The Human Rights Commission says women who cannot afford income protection insurance because the premiums are twice those for men have grounds to complain on the basis of indirect discrimination.
As take-up of income protection insurance rises, it has emerged that women pay about double for the products because they make many more claims than men.
In particular, women make a greater number of mental health and stress-related claims which are costly because they run for longer.
It is likely that some women are put off by the expense, financial advisers say - a non-smoking 50-year-old female insuring a $65,000 income will pay around $270 a month, compared with $129 for a similar male.
Chief Human Rights Commissioner Rosslyn Noonan said that although the law allowed insurers to set different premiums on the grounds of age, disability and gender, the latter was often too crude a basis on its own as a means of assessing the cost.
"Insurers should consider whether claims that are incurred more by women than men are fairly and robustly weighted against those incurred more often by men."
She said a woman who believed the higher premiums were a barrier to her taking up the insurance could complain to the commission on the grounds of indirect discrimination.
"We would take a complaint of this nature seriously."
The commission says indirect discrimination occurs when an action or policy that appears to treat everyone the same actually has a discriminatory effect on a particular group, unless there is good reason for it.

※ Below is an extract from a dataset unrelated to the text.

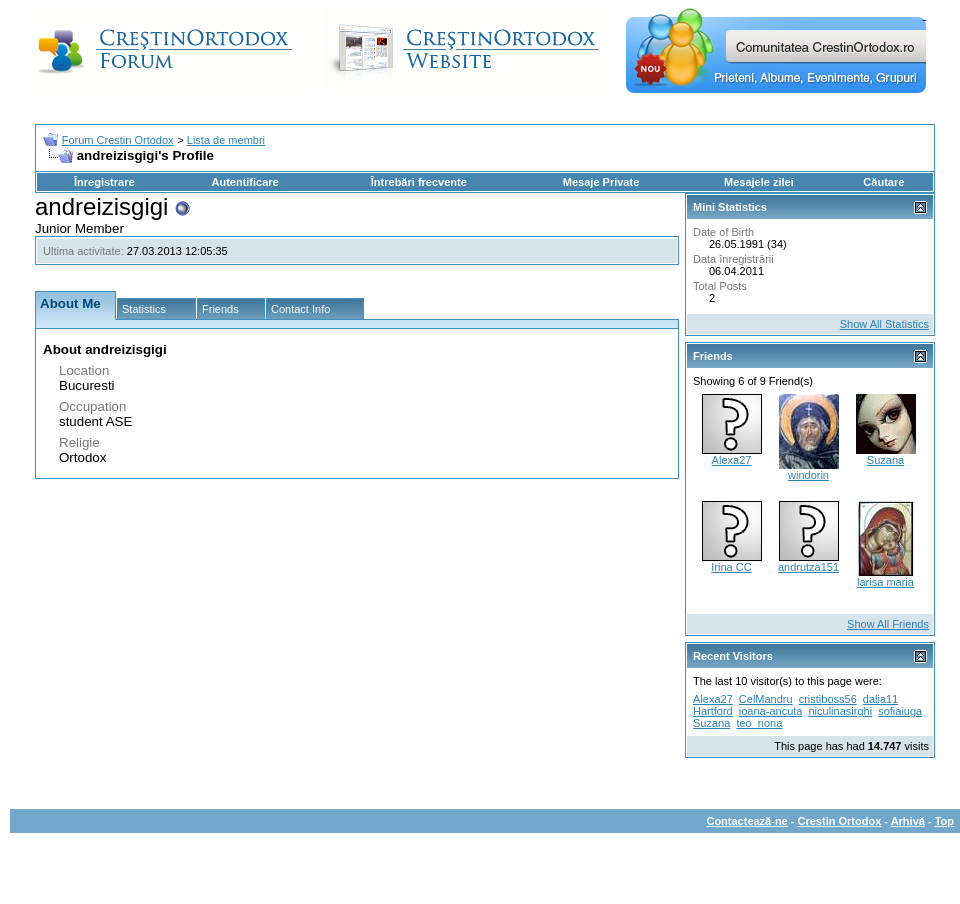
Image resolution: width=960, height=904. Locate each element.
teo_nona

All insurance companies the Herald spoke to confirmed that premiums were higher for women because of their level of claims.
The situation appears to be long-running and common across a number of countries.
A British study in the mid-2000s showed that between 1991 and 2002 women made significantly more claims on their income protection insurance than men.
The report by a research group of the UK Actuarial Profession showed that the difference was most pronounced in middle age. Between the ages of 40 to 50 women claimed almost twice as often as men.
Women aged 40-44 made almost three times as many mental health claims as their male counterparts. However numbers of claims from middle-aged women for musculoskeletal conditions, neoplasms, arthritis, genito-urinary problems and other diseases were also higher than those from men.
Meanwhile males claimed more for injuries, particularly young men. Apart from the over-60s the only age group in which men exceeded women for numbers of claims was the under-30s.
General manager of customers and markets for insurer Sovereign, David Drillien, said the company was in the process of doing some work on why women cost it more.
One factor was the proportion of accident claims from men - injuries tended to heal faster than diseases and the cost was also offset by Accident Compensation entitlements.
He said women made more claims for conditions like depression, but "it's not as simple as the amount of depression men and women suffer. At the end of the day we just look at how much it costs us."
Financial adviser Liz Koh said women were underinsured compared with men.
For single women in particular the biggest risk was usually losing the ability to support themselves.